### What the exercise asks
Retype, word for word, every line of the records below starting at the one that contains "d I’m not one" and ending at the one that contains "ring he’s fallen to a winnable mark again."; include both of those lines and nothing more.

### Records provided
--- START ---

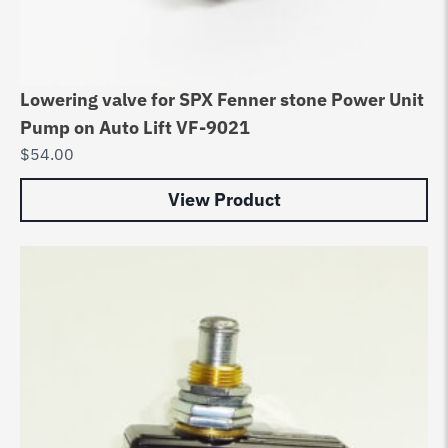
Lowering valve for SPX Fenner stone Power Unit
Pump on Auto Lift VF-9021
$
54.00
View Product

--- END ---
--- START ---

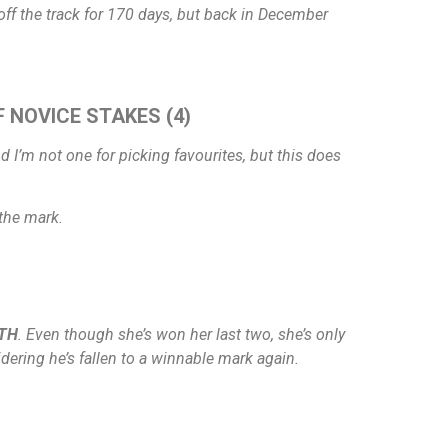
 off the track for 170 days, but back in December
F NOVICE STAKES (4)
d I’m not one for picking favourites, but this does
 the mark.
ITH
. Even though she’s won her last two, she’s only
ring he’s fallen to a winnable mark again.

--- END ---
--- START ---

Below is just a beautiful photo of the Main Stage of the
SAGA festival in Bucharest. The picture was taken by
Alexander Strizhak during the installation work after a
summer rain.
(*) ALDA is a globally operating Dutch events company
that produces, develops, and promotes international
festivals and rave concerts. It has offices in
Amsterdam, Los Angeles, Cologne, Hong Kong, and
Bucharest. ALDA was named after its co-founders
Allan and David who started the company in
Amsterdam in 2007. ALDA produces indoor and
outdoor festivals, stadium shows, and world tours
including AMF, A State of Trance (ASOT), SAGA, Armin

--- END ---

### The answer
d I’m not one for picking favourites, but this does
 the mark.
ITH
. Even though she’s won her last two, she’s only
ring he’s fallen to a winnable mark again.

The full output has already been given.